-------- Data shown
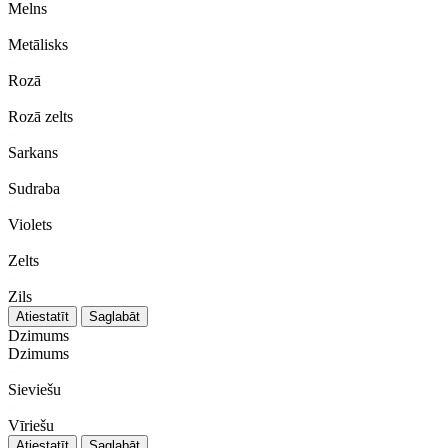
Melns
Metālisks
Rozā
Rozā zelts
Sarkans
Sudraba
Violets
Zelts
Zils
Atiestatīt
Saglabāt
Dzimums
Dzimums
Sieviešu
Vīriešu
Atiestatīt
Saglabāt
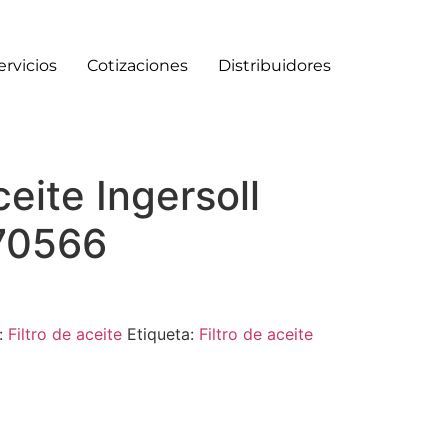
ervicios
Cotizaciones
Distribuidores
ceite Ingersoll
70566
:
Filtro de aceite
Etiqueta:
Filtro de aceite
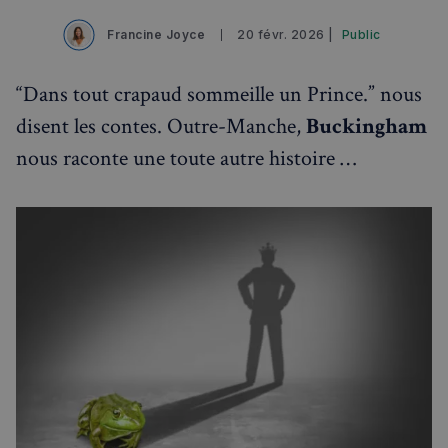
Francine Joyce
20 févr. 2026 |
Public
“Dans tout crapaud sommeille un Prince.” nous
disent les contes. Outre-Manche,
Buckingham
nous raconte une toute autre histoire …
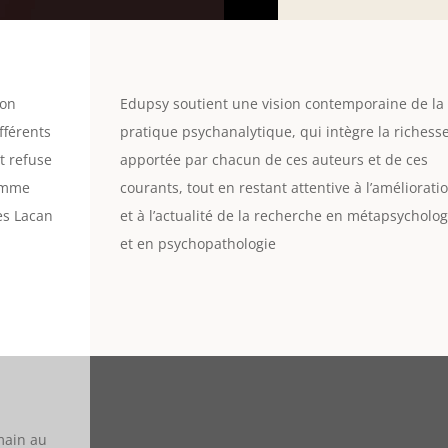
ion
Edupsy soutient une vision contemporaine de la
fférents
pratique psychanalytique, qui intègre la richess
t refuse
apportée par chacun de ces auteurs et de ces
homme
courants, tout en restant attentive à l’améliorati
es Lacan
et à l’actualité de la recherche en métapsycholog
et en psychopathologie
umain au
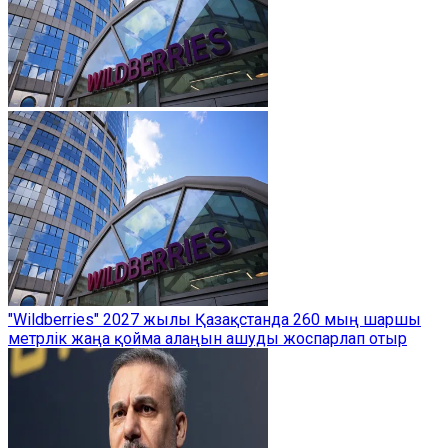
"Wildberries" 2027 жылы Қазақстанда 260 мың шаршы
метрлік жаңа қойма алаңын ашуды жоспарлап отыр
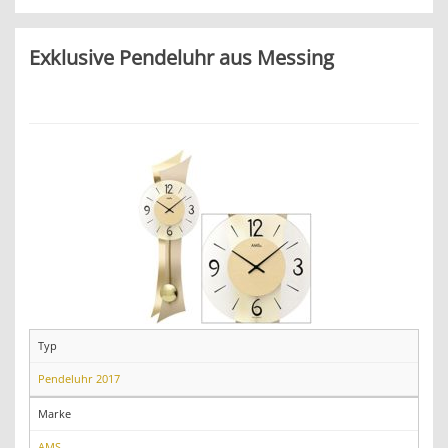
Exklusive Pendeluhr aus Messing
Typ
Pendeluhr 2017
Marke
AMS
----------------
** What you will do **
All of the lines above should be printed exactly, minus the pictures.

** Output below **
Melns
Metālisks
Rozā
Rozā zelts
Sarkans
Sudraba
Violets
Zelts
Zils
Atiestatīt
Saglabāt
Dzimums
Dzimums
Sieviešu
Vīriešu
Atiestatīt
Saglabāt
ervicios
Cotizaciones
Distribuidores
ceite Ingersoll
70566
:
Filtro de aceite
Etiqueta:
Filtro de aceite
Francine Joyce
20 févr. 2026 |
Public
“Dans tout crapaud sommeille un Prince.” nous
disent les contes. Outre-Manche,
Buckingham
nous raconte une toute autre histoire …
ion
Edupsy soutient une vision contemporaine de la
fférents
pratique psychanalytique, qui intègre la richess
t refuse
apportée par chacun de ces auteurs et de ces
homme
courants, tout en restant attentive à l’améliorati
es Lacan
et à l’actualité de la recherche en métapsycholog
et en psychopathologie
umain au
"Wildberries" 2027 жылы Қазақстанда 260 мың шаршы
метрлік жаңа қойма алаңын ашуды жоспарлап отыр
Exklusive Pendeluhr aus Messing
Typ
Pendeluhr 2017
Marke
AMS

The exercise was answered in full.